PROMPT:
The answer must be an exact copy of the lines from the one holding "озможно успешное обучение" through the final line of the entries, and nothing else.

MATERIAL PROVIDED:
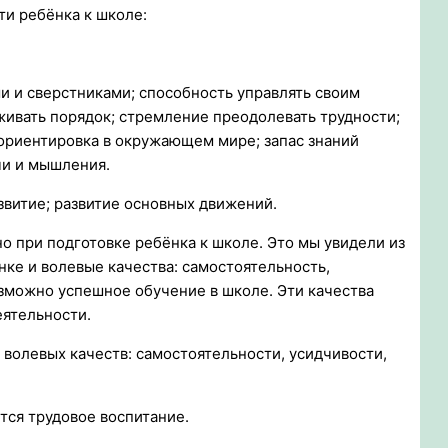
ти ребёнка к школе:
и и сверстниками; способность управлять своим
живать порядок; стремление преодолевать трудности;
 ориентировка в окружающем мире; запас знаний
чи и мышления.
звитие; развитие основных движений.
чно при подготовке ребёнка к школе. Это мы увидели из
нке и волевые качества: самостоятельность,
озможно успешное обучение в школе. Эти качества
еятельности.
волевых качеств: самостоятельности, усидчивости,
тся трудовое воспитание.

THE ANSWER:
озможно успешное обучение в школе. Эти качества
еятельности.
волевых качеств: самостоятельности, усидчивости,
тся трудовое воспитание.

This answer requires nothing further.